It’s back to the drawing board for the La Crosse Center expansion and renovation after the Common Council Thursday sustained Mayor Tim Kabat’s veto of the proposed concept and additional funding.
The council voted 7-6 to override the veto Kabat issued last month, failing to get the nine-vote supermajority required to reverse the mayor's rejection of a $49.2 million plan that extended a ballroom over Riverside Park.
The vote means the La Crosse Center Board, which will meet at 10 a.m. today discuss next steps, will work with architects from Gensler and ISG on a new option to expand the city-owned convention center, looking for a way to avoid encroaching on Riverside Park and sticking with the previously-approved $35 million in borrowing, along with $5 million in state-funds and $2 million in room taxes and other funds — a total of $42 million.
“I think we put the best alternative forward, but the council has voted. Now let’s move ahead,” La Crosse Center Board chair Brent Smith said. “I heard that sense of encouragement, that sense of optimism in the room that we can go forward and look at different alternatives and find a solution.”
The La Crosse Center Board's $49.2 million concept, labeled B1, included a 17,669-square-foot ballroom, a terrace off the ballroom and 10,000 square feet of additional meeting rooms. It called for a redesign of the main entrance off Second Street and a wrap-around hallway to connect the front and back of the building, as well as $8 million in deferred maintenance.

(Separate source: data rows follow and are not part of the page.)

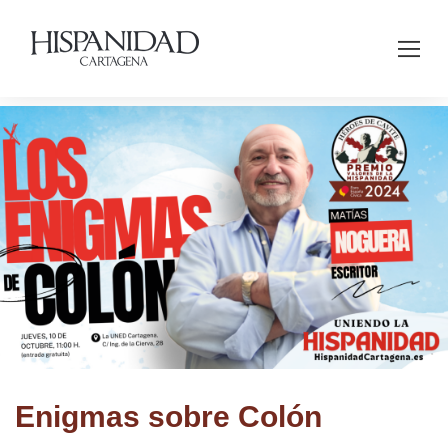
Enigmas sobre Colón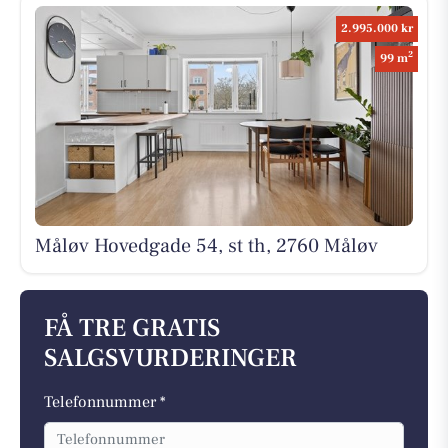
2.995.000 kr
2
99 m
Måløv Hovedgade 54, st th, 2760 Måløv
FÅ TRE GRATIS
SALGSVURDERINGER
Telefonnummer *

It also included a 27-foot-tall overhang that extended over about half an acre of Riverside Park's 20 acres, drawing criticism from those concerned about honoring the park’s history.
The council voted 7-4, with two members absent, last month to approve the concept and $7.2 million in additional funding. Kabat vetoed the council's decision.

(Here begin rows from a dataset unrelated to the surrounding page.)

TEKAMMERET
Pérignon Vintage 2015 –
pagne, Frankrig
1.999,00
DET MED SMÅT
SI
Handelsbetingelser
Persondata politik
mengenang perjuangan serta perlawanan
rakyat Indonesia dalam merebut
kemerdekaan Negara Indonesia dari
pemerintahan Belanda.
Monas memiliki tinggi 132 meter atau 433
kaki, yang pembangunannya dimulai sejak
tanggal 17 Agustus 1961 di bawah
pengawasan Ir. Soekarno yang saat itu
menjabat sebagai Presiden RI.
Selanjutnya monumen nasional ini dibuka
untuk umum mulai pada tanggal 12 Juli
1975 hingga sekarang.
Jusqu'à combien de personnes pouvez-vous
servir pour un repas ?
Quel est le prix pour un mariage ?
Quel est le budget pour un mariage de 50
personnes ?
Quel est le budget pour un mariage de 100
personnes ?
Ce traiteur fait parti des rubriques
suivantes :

The mayor said Thursday that it would be “devastating” to trade the park space for a La Crosse Center that predictions say will generate $1,000 per year in operating profits.

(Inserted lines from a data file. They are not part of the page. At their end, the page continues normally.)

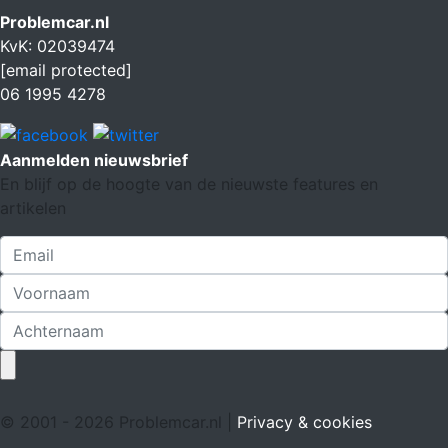
Problemcar.nl
KvK: 02039474
[email protected]
06 1995 4278
Aanmelden nieuwsbrief
En blijf op de hoogte van de nieuwste features en
artikelen
© 2001 - 2026 Problemcar.nl |
Privacy & cookies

“Once you put a building on top of Riverside Park, that’s the end of that space for generations,” Kabat said.
Kabat urged council members to listen to the members of the public who wrote to them in opposition of the project.
“Our citizens have made this a very easy vote for you tonight,” Kabat said.
From the feedback the mayor received, he said, it’s clear La Crosse residents understand the need to remodel and expand the La Crosse Center but can’t condone eliminating green space and raising taxes to do it.
Proponents of the project, which has been in the works since 2014, say the concept was the best way for the city to get the most out of the expansion, balancing cost with economic impact, with some arguing that the renovations under the overhang would improve the park.
Council member Jacqueline Marcou said she uses that portion of the park often, but the connection to the park is vital for the La Crosse Center project.
“If we don’t go into the park, I think a lot of people would be happy, but I think there is a way. I think there is a specialness of connecting with that park and the riverfront,” Marcou said.
Council president Martin Gaul spoke in favor of the concept, saying while he regretted taking any green space that it was necessary because the cost of building up was unsustainable.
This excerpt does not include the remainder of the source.